Da quando mi sono trasferito qua durante il giorno non parlo mai e mangio pochissimo. Vorrei fare lo sciopero della fame, ma poi la mia pancia brontola e non va bene. Diciamo che lo sciopero della fame non è il mio forte. Devo usare delle altre strategie. Per esempio quando gli educatori mi fanno delle domande io non rispondo per protesta. Che gliene frega a loro della mia vita? Oppure nascondo le scarpe degli altri o rubo le merendine dalla dispensa senza farmi vedere. Fortunatamente la mia nonna mi chiama tutti i mercoledì tra le 16 e le 18. Io piango e urlo ogni volta e non mi stancherò mai di farlo perché voglio che qualcuno mi venga a prendere e mi porti via da qui. Che dite, se chiamassi la Polizia? I Carabinieri? I Pompieri? A volte penso che vorrei prendere una bomba. Per far saltare in aria questo posto. Buuuum. Poi cercherei un treno velocissimo per tornare dalla nonna. Lei è una delle pochissime persone che mi vogliono bene veramente e non mi lascerà mai, per nessuna ragione al mondo. Al suo fianco mi sento al sicuro, anche se non è riuscita a difendermi da quegli stronzi che mi hanno portato via. Però si vedeva che era molto arrabbiata con loro. Che se avesse potuto li avrebbe cacciati via.

Quando ero più piccolo e la mamma spariva, per alcuni giorni io andavo a casa sua; mi agitavo e correvo per tutta la casa facendo un gran chiasso, spaccando cose, ma poi lei mi calmava promettendomi che mi avrebbe raccontato le storie. Mi accarezzava la testa e mi rimboccava le coperte strette. Solo così riuscivo ad addormentarmi e a fare finta che i miei genitori non esistessero più. La mia nonna è la numero uno.

Così ho deciso che quando sarò grande mi troverò un lavoro, tipo l’informatico o il calciatore perché mi piacciono i computer e adoro giocare a calcio, anche se dovrei allenarmi molto e dimagrire. Metterò da parte un po’ di soldi e comprerò una casa nuova. Però la voglio grande. Dovrà essere bellissima, gialla, non dico come quella di Cristiano Ronaldo, ma quasi. L’importante è che sia tanto posto per me, per mia sorella, per la mia nonna e magari per qualche altro bambino che è senza una famiglia e non può dire “che bello, torno a casa”. Dovrà avere tante porte e tante finestre perché così mi sentirò libero e i miei amici potranno venire a trovarmi quando vogliono. Poi andremo al campetto a giocare a calcio o a comprarci il gelato e nessuno ci dirà che siamo cattivi o che disturbiamo il quartiere, perché saremo felici. Di sicuro se un giorno mi sposerò e avrò dei figli starò un sacco di tempo insieme a loro: li farò giocare con il pallone o con le bambole, se saranno femmine (però preferirei maschi); li porterò al parco o al cinema e gli farò capire che gli voglio bene. Forse ne avrò due, oppure tre.
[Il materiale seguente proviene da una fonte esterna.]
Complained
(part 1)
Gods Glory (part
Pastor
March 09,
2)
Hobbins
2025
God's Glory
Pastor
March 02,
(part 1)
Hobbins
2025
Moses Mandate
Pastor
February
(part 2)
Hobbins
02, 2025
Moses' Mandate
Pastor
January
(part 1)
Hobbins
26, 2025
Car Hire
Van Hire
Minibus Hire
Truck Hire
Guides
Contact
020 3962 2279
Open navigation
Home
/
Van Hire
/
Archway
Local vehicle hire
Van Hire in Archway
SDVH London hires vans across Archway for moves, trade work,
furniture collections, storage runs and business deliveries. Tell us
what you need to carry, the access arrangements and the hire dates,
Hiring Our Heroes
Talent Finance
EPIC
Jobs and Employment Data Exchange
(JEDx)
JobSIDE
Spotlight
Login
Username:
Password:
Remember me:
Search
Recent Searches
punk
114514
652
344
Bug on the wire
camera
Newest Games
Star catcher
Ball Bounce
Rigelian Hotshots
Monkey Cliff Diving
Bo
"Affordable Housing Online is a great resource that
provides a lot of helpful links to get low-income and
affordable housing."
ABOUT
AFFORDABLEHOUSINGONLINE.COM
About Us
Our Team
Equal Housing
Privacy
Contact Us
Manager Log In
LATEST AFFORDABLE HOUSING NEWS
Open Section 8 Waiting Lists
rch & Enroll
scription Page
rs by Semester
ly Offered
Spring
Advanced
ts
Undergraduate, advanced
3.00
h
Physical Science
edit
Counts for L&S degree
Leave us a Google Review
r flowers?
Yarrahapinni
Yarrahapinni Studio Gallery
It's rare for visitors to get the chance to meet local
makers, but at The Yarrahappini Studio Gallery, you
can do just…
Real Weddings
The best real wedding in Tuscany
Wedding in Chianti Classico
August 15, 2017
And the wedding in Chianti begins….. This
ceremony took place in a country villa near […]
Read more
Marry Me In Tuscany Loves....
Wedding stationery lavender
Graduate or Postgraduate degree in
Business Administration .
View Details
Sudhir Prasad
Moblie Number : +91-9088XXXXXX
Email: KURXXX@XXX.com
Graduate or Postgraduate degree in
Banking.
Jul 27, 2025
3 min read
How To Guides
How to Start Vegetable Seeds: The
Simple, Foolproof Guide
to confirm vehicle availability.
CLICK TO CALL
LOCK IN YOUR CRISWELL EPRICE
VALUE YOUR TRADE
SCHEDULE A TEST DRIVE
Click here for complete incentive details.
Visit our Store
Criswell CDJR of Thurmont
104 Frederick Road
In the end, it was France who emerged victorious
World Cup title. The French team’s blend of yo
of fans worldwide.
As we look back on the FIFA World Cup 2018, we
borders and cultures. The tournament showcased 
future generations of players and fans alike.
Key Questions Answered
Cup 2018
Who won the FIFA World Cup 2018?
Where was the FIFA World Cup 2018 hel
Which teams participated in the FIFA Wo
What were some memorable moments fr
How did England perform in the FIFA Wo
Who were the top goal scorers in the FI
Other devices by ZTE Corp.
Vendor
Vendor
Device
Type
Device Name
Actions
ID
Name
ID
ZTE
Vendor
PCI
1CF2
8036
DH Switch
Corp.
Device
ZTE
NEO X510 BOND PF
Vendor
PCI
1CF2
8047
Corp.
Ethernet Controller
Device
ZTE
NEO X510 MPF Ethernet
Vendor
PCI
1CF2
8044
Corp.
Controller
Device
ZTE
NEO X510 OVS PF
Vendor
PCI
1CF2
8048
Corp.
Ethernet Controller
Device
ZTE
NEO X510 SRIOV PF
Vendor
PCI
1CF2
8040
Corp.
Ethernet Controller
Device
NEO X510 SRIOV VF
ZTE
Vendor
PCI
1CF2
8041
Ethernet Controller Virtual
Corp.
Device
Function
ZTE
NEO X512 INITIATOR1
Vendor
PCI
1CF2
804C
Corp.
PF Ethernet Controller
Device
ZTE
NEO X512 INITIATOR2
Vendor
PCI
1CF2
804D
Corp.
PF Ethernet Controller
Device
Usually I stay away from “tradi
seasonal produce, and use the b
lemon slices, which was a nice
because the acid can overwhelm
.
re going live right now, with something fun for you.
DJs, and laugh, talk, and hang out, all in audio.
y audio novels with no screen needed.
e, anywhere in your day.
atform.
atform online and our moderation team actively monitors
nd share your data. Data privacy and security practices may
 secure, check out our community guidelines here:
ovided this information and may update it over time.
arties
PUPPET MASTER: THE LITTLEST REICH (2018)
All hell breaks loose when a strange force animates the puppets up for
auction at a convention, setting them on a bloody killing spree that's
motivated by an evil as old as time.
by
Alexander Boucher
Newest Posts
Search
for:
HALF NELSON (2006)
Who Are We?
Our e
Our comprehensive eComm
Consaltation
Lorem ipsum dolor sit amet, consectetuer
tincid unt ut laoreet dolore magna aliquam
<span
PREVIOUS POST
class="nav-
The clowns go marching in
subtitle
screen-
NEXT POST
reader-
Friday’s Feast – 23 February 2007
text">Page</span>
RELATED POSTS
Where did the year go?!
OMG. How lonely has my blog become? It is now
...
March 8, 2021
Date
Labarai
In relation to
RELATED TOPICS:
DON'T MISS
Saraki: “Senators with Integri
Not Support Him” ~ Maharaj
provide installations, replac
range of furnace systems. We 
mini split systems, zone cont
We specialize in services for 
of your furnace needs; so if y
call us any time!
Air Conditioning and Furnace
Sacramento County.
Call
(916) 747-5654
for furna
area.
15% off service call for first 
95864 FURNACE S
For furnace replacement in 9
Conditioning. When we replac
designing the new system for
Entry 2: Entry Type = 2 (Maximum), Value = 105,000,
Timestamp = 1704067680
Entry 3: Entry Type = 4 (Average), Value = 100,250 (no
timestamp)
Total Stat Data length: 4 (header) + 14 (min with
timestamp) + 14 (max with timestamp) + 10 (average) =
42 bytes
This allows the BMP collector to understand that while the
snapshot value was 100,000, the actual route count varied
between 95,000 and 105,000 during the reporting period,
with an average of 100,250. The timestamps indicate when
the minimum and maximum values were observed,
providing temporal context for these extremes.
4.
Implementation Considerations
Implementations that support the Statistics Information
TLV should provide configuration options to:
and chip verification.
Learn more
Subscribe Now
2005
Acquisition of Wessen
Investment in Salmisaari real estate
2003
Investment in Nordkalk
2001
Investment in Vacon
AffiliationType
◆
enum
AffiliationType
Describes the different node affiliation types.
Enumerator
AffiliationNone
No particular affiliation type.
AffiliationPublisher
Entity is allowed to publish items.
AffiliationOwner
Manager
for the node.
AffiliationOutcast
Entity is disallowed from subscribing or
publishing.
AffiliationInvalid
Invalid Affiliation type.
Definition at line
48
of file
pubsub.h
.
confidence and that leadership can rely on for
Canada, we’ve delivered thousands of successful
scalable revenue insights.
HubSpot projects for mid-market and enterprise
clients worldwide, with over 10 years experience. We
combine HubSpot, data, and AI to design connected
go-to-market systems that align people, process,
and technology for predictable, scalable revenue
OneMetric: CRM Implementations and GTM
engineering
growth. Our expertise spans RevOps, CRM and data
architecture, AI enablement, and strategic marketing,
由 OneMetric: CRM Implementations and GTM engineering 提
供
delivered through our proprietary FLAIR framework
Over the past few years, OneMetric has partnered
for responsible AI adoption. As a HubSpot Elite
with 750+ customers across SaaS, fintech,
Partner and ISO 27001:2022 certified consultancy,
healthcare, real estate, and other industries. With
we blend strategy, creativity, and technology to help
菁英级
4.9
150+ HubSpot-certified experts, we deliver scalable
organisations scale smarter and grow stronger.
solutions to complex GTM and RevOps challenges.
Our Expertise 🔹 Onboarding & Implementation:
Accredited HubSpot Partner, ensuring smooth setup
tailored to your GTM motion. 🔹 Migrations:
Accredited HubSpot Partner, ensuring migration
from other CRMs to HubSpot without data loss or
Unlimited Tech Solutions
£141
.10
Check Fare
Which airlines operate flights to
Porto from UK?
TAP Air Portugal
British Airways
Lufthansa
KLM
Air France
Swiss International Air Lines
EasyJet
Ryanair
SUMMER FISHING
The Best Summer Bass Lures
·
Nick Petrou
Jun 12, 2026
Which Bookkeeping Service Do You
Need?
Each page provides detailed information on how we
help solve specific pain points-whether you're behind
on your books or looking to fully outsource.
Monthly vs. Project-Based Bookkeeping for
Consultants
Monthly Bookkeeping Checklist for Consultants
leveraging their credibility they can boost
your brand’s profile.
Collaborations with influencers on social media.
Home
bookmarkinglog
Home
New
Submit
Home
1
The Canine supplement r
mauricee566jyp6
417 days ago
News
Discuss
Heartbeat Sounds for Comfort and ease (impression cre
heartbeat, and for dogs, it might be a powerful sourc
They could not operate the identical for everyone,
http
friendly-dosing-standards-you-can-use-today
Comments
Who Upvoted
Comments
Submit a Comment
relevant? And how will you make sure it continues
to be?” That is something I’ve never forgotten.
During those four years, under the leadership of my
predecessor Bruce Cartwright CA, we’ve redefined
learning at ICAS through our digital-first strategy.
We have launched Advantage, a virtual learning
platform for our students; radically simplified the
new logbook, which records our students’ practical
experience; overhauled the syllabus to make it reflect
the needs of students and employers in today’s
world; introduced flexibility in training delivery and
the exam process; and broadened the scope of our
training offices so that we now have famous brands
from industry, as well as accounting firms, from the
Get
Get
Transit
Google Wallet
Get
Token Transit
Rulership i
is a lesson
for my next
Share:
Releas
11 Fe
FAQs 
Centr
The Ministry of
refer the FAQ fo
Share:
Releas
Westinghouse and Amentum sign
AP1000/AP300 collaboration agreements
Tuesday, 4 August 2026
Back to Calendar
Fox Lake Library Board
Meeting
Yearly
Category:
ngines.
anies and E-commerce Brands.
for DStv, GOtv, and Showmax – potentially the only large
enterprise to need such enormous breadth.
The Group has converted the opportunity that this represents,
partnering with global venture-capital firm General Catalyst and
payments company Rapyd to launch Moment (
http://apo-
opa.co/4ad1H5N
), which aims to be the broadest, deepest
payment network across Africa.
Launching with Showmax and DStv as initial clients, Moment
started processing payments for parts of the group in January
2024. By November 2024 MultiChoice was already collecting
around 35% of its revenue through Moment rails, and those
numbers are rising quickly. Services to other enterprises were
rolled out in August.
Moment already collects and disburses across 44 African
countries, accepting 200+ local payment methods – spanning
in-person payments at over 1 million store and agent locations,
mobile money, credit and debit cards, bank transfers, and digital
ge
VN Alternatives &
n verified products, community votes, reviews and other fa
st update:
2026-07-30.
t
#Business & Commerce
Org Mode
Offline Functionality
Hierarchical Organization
Ma queste sono solo delle idee che ho inventato io. Non sono così sicuro di riuscire a realizzarle. Per il momento la realtà è un’altra: mi hanno portato via tutto e sono solo. Terribilmente solo.

La mia è una storia abbastanza triste, vero? Sembra quasi inventata, invece no. E’ super vera. Non se l’è inventata proprio nessuno. Né io né questo signore che scrive e che mi ha prestato la voce per raccontarvela. E’ tutto vero. Se non credete a me chiedetelo a lui. Lui mi conosce, si ricorda quanto ero felice la notte di Pasqua quando ho ricevuto il Battesimo.  Oppure domandatelo a mia nonna che mi vuole bene con tutto il suo cuore. A mia sorella che sa perfettamente quanto le manco. A don Claudio. Alla mia maestra di scienze che mi faceva fare gli esperimenti. Loro sanno che io non sono cattivo e che vorrei solo essere felice.

Loro lo sanno che non ho più la mia casa, ma che non è colpa mia.

Qualcuno di voi mi sa dire quando verranno a prendermi?